When we talk about a multi-dimensional view of the customer - we refer to view of the customer purely from the business perspective. Usually, these “business perspectives” are related to profitability, risk, responsiveness, loyalty, behavior and preferences.
Therefore, to be able to see a single customer along these dimensions would undoubtedly give an organization an incredible competitive advantage in being able to serve customers better and in return being awarded by customer’s larger share of his wallet.
And this can certainly be achieved by using predictive analytics. Since output of predictive analytics are often probabilities (in the case of binary or ordinary target variables) we would be able to see probabilities that customer will respond, buy, default on credit, leaves us for competition, become valuable customer, or anything else that is in interest to us. If we add to this customer purchasing affinity and purchasing behavior – we have all ingredients to devise the best specific action toward that customer.
Let's say - if a customer is of low value to you, who cares about his loyalty and preferences? You don’t want to waste a cent of marketing budget on him. In fact, you want to open the door as wide as you can and let him go. On the contrary - the customer in the highest value segment whose loyalty scores are dwindling deserves to be phoned by your top account managers to see how you can improve your service to him. And if you know his preferences and buying habits - you know what to offer him to have him re-think his intention to leave you.

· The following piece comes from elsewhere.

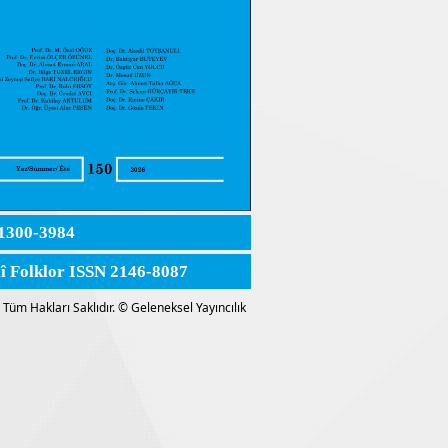
1300-3984
lî Folklor ISSN 2146-8087
Tüm Hakları Saklıdır. © Geleneksel Yayıncılık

This assumes that his initial grievances that lead to his decision to leave you – are addressed. If your product is too costly for the real or perceived value of that customer is getting – analytics will not help you change his mind. Improving quality for the better price will – but at least analytics have brought you that customer, and how you going to respond – is up to you.
So we can see that - at this level, analytics are no longer used for decision support – they are used for decision making. This is what I call “holy grail” of big-data analytics. Unfortunately, only few are doing it in this way, and for those companies who use analytics at that level and for those purposes – pay-offs are huge, but you may never know about it.